Let's go by what reliable sources say, not what our personal opinion is, because we can go on arguing for days without any effect. Independent reliable sources like this and this call it an "advocacy group", and we follow what reliable sources say. I will be adding the sources to the text shortly. Yobol (talk) 17:59, 6 September 2015 (UTC)

Thanks for that explanation. I will search for reliable sources that can back up what I think should be added.SealCove20 (talk) 20:19, 7 September 2015 (UTC)

ILADS Lyme Guidelines

I think we need to include the new ILADS Lyme guidelines reference on this page. Here is a quote about the new guidelines:

"The National Guidelines Clearinghouse (NGC) is an initiative of the Agency for Healthcare Research and Quality (AHRQ), under the umbrella of the U.S. Department of Health and Human Services. The NGC recently adopted the Institute of Medicine (IOM) standards for developing trustworthy guidelines, which define the highest level of excellence that a guideline can achieve. Guidelines posted on the NGC website must now satisfy these standards. Thus, the inclusion of ILADS’s peer reviewed guidelines on the NGC website demonstrates that they meet the level of excellence called for by the IOM.

ILADS is the first organization to issue guidelines on Lyme disease that were developed in accordance with the IOM standards.

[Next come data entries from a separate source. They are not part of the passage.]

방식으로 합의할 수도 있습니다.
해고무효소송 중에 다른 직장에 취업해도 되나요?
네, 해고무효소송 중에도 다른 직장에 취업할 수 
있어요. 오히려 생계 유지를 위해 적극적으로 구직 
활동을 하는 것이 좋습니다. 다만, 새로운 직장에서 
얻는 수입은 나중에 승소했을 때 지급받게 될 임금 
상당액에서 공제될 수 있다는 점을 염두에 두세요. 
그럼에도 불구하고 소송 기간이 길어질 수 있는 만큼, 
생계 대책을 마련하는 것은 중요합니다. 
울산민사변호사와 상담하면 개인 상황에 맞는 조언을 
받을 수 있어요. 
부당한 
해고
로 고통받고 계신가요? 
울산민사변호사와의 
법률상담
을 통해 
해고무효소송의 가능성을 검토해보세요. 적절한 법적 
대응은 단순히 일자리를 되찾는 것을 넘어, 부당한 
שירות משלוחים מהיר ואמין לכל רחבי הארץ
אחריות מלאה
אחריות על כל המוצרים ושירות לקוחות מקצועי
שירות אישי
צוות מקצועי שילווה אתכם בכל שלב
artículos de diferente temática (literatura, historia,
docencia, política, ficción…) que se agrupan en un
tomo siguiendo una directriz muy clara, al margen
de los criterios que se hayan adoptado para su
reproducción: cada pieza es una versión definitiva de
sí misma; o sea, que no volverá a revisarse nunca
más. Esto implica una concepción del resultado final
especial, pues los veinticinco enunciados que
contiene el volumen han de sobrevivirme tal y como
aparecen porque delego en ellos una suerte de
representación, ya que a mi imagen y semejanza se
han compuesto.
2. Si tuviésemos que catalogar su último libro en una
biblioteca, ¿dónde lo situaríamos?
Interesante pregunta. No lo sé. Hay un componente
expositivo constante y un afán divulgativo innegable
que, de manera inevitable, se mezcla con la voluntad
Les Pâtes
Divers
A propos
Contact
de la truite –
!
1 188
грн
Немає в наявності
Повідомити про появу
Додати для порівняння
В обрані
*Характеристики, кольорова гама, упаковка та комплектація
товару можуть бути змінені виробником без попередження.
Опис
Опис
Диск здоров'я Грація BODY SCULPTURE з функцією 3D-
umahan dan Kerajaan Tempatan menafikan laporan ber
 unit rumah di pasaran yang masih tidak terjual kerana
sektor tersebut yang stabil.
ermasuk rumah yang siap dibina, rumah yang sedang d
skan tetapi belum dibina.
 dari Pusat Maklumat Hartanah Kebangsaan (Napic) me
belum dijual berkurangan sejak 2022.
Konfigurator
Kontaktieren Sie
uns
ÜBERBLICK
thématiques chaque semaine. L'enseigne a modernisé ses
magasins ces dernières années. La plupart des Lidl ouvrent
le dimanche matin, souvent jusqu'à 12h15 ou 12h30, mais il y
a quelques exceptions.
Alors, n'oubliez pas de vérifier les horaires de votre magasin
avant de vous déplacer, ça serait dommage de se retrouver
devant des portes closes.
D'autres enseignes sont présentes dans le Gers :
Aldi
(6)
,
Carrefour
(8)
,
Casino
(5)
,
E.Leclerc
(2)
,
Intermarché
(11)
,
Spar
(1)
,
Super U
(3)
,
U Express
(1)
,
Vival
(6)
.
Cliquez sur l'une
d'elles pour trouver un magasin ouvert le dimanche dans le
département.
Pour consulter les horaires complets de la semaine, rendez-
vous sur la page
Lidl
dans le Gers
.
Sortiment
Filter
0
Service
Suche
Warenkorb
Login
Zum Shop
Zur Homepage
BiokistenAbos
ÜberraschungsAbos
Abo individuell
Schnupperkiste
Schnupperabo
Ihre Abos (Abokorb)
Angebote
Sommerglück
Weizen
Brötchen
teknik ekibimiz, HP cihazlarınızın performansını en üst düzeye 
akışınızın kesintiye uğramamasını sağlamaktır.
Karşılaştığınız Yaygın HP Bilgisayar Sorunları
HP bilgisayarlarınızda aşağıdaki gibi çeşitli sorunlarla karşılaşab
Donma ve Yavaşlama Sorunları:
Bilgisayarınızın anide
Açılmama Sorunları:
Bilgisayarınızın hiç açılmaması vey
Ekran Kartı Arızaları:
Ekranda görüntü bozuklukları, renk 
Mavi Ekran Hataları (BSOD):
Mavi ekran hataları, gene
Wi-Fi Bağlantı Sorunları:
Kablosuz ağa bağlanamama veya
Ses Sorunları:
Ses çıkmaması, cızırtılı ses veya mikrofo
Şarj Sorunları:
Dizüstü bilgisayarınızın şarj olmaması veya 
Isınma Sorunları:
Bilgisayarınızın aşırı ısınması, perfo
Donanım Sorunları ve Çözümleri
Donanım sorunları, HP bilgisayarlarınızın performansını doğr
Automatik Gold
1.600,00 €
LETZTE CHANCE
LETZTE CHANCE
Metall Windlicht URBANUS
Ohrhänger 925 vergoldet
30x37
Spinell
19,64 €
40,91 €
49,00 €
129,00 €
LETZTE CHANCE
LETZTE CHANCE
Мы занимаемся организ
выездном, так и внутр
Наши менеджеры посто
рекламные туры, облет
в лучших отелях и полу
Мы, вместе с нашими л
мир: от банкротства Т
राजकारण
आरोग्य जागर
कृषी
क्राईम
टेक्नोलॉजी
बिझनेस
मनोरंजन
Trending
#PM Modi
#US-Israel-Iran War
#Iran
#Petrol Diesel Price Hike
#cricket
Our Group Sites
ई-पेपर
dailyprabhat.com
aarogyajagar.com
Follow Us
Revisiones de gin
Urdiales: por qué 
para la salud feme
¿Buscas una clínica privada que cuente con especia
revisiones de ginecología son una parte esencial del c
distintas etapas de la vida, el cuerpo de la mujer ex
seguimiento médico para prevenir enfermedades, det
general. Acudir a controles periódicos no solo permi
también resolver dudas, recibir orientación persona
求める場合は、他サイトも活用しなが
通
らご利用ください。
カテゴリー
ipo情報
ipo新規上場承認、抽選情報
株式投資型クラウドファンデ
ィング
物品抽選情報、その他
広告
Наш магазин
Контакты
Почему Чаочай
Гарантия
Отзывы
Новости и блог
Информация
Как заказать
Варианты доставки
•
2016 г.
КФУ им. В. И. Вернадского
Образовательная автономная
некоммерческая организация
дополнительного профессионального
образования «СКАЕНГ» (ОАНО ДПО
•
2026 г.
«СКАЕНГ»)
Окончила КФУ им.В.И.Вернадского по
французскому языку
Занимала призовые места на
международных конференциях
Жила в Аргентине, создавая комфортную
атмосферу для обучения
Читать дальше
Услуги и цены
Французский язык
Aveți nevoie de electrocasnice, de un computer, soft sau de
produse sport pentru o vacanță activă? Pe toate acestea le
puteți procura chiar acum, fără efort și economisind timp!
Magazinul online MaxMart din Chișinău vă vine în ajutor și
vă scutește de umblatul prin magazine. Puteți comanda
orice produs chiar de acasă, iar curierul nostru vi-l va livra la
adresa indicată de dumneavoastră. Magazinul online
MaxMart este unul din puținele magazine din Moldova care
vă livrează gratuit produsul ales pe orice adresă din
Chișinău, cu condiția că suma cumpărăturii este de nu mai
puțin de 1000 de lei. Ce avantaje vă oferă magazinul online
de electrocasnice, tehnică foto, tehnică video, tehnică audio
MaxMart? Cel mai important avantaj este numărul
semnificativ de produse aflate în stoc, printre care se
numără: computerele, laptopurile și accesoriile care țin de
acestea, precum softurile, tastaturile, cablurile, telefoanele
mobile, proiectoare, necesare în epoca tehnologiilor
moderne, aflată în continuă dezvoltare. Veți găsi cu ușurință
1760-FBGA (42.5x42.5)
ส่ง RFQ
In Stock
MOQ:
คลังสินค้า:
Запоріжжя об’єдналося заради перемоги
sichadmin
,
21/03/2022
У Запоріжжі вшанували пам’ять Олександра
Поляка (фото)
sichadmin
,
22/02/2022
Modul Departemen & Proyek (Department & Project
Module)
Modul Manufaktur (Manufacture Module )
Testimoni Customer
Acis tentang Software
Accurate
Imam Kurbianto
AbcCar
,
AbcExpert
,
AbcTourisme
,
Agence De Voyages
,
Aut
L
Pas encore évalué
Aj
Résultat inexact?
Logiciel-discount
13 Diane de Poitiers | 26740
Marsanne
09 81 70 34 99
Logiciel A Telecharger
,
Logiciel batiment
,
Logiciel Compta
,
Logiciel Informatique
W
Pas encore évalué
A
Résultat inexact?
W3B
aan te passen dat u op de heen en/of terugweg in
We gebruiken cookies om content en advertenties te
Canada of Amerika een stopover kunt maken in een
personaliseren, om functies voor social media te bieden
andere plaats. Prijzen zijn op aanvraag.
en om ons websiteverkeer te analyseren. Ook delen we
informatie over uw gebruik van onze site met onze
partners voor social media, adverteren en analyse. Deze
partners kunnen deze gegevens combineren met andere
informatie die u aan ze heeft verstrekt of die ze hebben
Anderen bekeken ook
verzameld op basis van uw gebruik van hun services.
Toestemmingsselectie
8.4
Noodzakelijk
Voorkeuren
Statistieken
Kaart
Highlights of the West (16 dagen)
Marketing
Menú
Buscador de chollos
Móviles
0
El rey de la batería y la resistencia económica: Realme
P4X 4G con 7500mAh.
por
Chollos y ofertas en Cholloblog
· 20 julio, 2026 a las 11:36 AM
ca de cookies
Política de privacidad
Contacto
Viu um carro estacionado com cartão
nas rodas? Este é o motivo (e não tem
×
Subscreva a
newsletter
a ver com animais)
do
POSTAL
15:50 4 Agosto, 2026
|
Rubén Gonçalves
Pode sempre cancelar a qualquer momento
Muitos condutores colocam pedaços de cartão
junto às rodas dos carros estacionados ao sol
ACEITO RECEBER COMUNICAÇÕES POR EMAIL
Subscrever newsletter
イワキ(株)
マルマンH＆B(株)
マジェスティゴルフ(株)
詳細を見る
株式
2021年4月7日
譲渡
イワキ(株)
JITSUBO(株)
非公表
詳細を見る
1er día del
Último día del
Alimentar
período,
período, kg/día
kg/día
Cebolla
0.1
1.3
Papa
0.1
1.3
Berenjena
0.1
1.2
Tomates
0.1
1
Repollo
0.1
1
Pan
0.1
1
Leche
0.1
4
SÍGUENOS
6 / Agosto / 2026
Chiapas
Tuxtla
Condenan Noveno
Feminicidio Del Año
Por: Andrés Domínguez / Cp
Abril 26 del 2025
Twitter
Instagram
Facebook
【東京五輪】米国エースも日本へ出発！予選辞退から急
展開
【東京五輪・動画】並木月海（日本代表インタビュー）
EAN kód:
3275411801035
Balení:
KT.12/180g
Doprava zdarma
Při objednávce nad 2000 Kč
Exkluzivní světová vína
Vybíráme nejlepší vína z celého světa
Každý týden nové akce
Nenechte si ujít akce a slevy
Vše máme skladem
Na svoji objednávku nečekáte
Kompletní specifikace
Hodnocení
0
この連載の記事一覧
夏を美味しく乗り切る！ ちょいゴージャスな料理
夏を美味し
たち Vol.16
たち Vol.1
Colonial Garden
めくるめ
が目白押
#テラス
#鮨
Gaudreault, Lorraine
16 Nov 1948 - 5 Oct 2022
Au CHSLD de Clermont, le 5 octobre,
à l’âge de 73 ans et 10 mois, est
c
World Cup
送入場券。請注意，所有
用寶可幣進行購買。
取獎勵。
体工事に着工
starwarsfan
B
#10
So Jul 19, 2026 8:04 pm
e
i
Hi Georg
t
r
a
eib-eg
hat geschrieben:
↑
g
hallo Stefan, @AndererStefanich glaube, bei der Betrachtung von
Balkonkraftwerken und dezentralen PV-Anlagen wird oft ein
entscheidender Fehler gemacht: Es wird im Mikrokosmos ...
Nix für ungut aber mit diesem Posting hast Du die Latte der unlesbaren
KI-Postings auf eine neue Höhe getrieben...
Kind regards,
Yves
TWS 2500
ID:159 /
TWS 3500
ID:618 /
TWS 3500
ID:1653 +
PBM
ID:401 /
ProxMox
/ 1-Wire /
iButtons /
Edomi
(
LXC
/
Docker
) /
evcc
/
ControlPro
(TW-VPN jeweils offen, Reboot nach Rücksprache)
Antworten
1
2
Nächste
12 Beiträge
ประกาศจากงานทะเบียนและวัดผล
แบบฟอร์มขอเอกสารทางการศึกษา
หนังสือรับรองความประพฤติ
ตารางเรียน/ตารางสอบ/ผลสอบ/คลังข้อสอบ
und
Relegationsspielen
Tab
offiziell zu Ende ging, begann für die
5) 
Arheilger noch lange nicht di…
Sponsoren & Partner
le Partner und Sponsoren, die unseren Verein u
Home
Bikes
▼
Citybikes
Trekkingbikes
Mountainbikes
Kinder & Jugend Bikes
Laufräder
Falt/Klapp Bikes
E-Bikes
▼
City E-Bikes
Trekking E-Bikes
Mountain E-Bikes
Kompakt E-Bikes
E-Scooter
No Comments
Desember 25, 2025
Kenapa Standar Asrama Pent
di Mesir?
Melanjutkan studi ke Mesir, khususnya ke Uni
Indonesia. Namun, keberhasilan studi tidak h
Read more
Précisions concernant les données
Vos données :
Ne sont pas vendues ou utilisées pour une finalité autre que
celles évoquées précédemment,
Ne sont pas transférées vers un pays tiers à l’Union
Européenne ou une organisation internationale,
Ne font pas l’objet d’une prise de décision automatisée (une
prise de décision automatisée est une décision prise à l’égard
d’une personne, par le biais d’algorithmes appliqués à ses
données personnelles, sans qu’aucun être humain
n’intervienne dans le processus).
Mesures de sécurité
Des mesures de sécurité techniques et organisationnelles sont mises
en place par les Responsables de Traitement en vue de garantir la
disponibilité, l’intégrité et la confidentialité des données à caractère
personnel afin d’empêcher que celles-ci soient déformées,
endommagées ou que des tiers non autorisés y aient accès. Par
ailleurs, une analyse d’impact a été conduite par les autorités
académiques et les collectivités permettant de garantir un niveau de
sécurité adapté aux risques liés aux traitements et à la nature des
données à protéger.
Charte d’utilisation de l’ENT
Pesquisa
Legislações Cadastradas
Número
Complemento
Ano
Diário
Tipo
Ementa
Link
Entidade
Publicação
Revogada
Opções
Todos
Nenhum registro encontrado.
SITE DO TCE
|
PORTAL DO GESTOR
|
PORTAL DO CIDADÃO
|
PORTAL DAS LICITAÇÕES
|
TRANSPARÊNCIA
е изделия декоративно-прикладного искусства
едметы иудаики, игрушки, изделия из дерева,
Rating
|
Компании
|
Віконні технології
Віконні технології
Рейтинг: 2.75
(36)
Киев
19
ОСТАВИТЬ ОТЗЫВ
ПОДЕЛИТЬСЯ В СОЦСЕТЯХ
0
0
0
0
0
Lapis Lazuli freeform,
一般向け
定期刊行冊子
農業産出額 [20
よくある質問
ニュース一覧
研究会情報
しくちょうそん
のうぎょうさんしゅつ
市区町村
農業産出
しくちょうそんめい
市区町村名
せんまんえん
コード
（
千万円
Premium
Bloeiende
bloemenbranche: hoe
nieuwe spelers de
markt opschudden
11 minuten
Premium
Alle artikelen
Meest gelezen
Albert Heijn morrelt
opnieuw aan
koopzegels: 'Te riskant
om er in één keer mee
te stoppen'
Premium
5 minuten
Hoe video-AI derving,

The document provides a detailed review of the pertinent medical literature and contains the first set recommendations for Lyme disease based on the Grading of Recommendations Assessment, Development, and Evaluation (GRADE) process. This rigorous review format is also used by many other well-respected medical organizations including the World Health Organization (WHO), the American College of Physicians, and the National Institute for Health and Clinical Excellence (NICE) in the UK. ILADS guidelines are the only Lyme disease guidelines that included a patient from the Lyme community as an author or as a member of the guidelines development panel."